Activist investing takes more time and is an expensive exercise to pursue effectively, stresses Gregg Feinstein, managing director and co-head of mergers and acquisitions at Houlihan Lokey, a Los Angeles–based investment bank. You really can’t do more than one or two at a time, and they want maybe eight or ten names in their portfolio. And given the expense of running an activist campaign — which can exceed $1 million — activists need scale with the large investment to justify the time and expense.
Of course, you need a lot more money to take, say, an 8 percent stake in a large-cap company than in a small- or mid-cap company, suggesting the activist would enjoy less leverage when negotiating with or making demands of larger companies.
However, experts say that in recent years, more and more institutional investors, such as pension funds, are siding with activists as governance research firms such as Institutional Shareholder Services and Glass, Lewis & Co. increasingly support the activist campaigns. This helps the activists gain more leverage with their target companies, even though they themselves have a smaller piece of the pie.
A number of long-term investors are more supportive of activism, says Bruce Goldfarb, president and CEO of New York–based Okapi Partners, a proxy solicitation firm. And they can collectively hold a significant stake in a large company and make the difference in a campaign. It also helps that activists have been able to refine their image — they used to be known as corporate raiders — and are now often seen as investors with constructive suggestions for boosting the profitability and long-term viability of a company.

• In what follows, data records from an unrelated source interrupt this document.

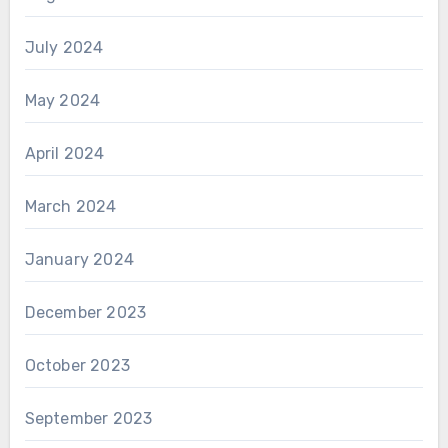
July 2024
May 2024
April 2024
March 2024
January 2024
December 2023
October 2023
September 2023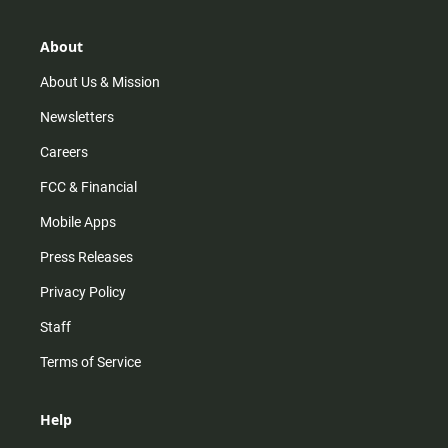
a
o
u
b
g
k
b
o
r
e
o
About
a
k
m
About Us & Mission
Newsletters
Careers
FCC & Financial
Mobile Apps
Press Releases
Privacy Policy
Staff
Terms of Service
Help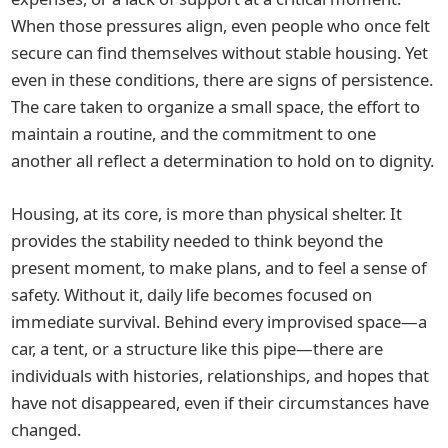
When those pressures align, even people who once felt
secure can find themselves without stable housing. Yet
even in these conditions, there are signs of persistence.
The care taken to organize a small space, the effort to
maintain a routine, and the commitment to one
another all reflect a determination to hold on to dignity.
Housing, at its core, is more than physical shelter. It
provides the stability needed to think beyond the
present moment, to make plans, and to feel a sense of
safety. Without it, daily life becomes focused on
immediate survival. Behind every improvised space—a
car, a tent, or a structure like this pipe—there are
individuals with histories, relationships, and hopes that
have not disappeared, even if their circumstances have
changed.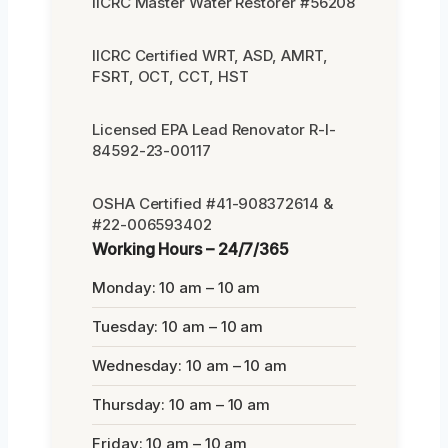
IICRC Master Water Restorer #56208
IICRC Certified WRT, ASD, AMRT,
FSRT, OCT, CCT, HST
Licensed EPA Lead Renovator R-I-
84592-23-00117
OSHA Certified #41-908372614 &
#22-006593402
Working Hours – 24/7/365
Monday: 10 am – 10 am
Tuesday: 10 am – 10 am
Wednesday: 10 am – 10 am
Thursday: 10 am – 10 am
Friday: 10 am – 10 am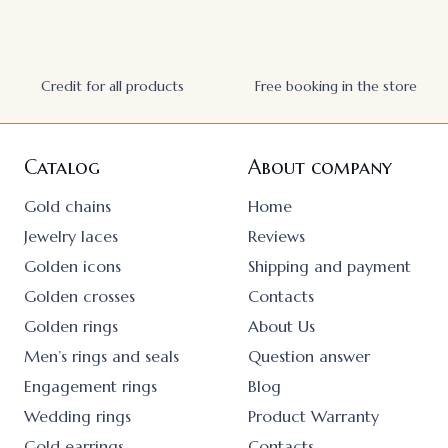
Credit for all products
Free booking in the store
Catalog
About company
Gold chains
Home
Jewelry laces
Reviews
Golden icons
Shipping and payment
Golden crosses
Contacts
Golden rings
About Us
Men’s rings and seals
Question answer
Engagement rings
Blog
Wedding rings
Product Warranty
Gold earrings
Contacts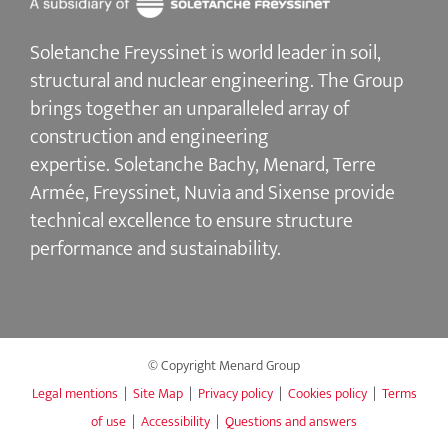
Soletanche Freyssinet is world leader in soil,
structural and nuclear engineering.
The Group
brings together an unparalleled array of
construction and engineering
expertise.
Soletanche Bachy
, Menard,
Terre
Armée
,
Freyssinet
,
Nuvia
and
Sixense
provide
technical excellence to ensure
structure
performance and sustainability
.
© Copyright Menard Group
Legal mentions
|
Site Map
|
Privacy policy
|
Cookies policy
|
Terms
of use
|
Accessibility
|
Questions and answers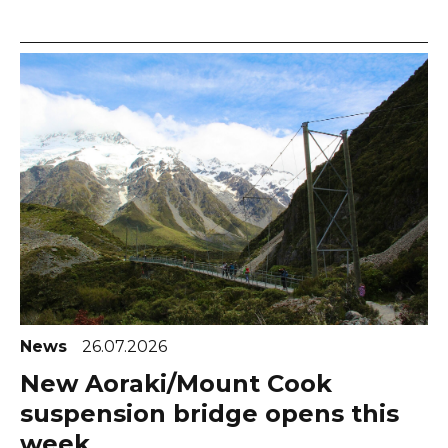
News
26.07.2026
New Aoraki/Mount Cook
suspension bridge opens this
week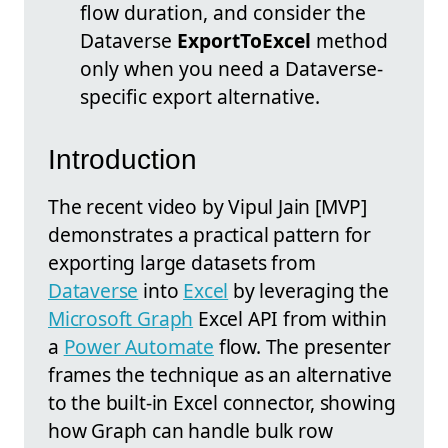
flow duration, and consider the
Dataverse
ExportToExcel
method
only when you need a Dataverse-
specific export alternative.
Introduction
The recent video by Vipul Jain [MVP]
demonstrates a practical pattern for
exporting large datasets from
Dataverse
into
Excel
by leveraging the
Microsoft Graph
Excel API from within
a
Power Automate
flow. The presenter
frames the technique as an alternative
to the built-in Excel connector, showing
how Graph can handle bulk row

In recent cases, activist investors also have been playing big roles in trying to prevent what they deem to be bad deals for shareholders. They include Carl Icahn’s attempt to block Michael Dell’s bid to take the computer company private and Paulson & Co. and P. Schoenfeld Asset Management’s successful campaign to get T-Mobile parent Deutsche Telekom AG to raise its bid for MetroPCS Communications.
Experts stress, however, that although activists have been increasingly targeting large companies, it is not happening at the expense of smaller targets, which are still very attractive. Of course, activists can take more meaningful positions at these companies, so it is easier for them to coax change than with larger targets. Management and boards at smaller companies are more likely to compromise with an activist and agree to place a couple of individuals on their boards rather than go through the expense and time required for a proxy contest, experts say.
Also, small and midsize companies have board members who may not have the experience or skill sets required to move the company to the next stage. Their background may be more limited, says Goldfarb. For example, they may not have run operations of a larger company, or their experience may be in a limited market, geographic or otherwise.
Large companies, on the other hand, may be more inclined to ignore aggressive investors and are in a better position to dig in and absorb the cost of fending them off. Sharkrepellent.net points out that a growing number of large companies are dismantling traditional takeover defenses, such as poison pills and staggered boards of directors.
Says Feinstein, Larger companies are more willing to have a public fight. But these days they are finding their foes to be those brand-name activists who have enlisted a number of allies with sizable stakes of their own.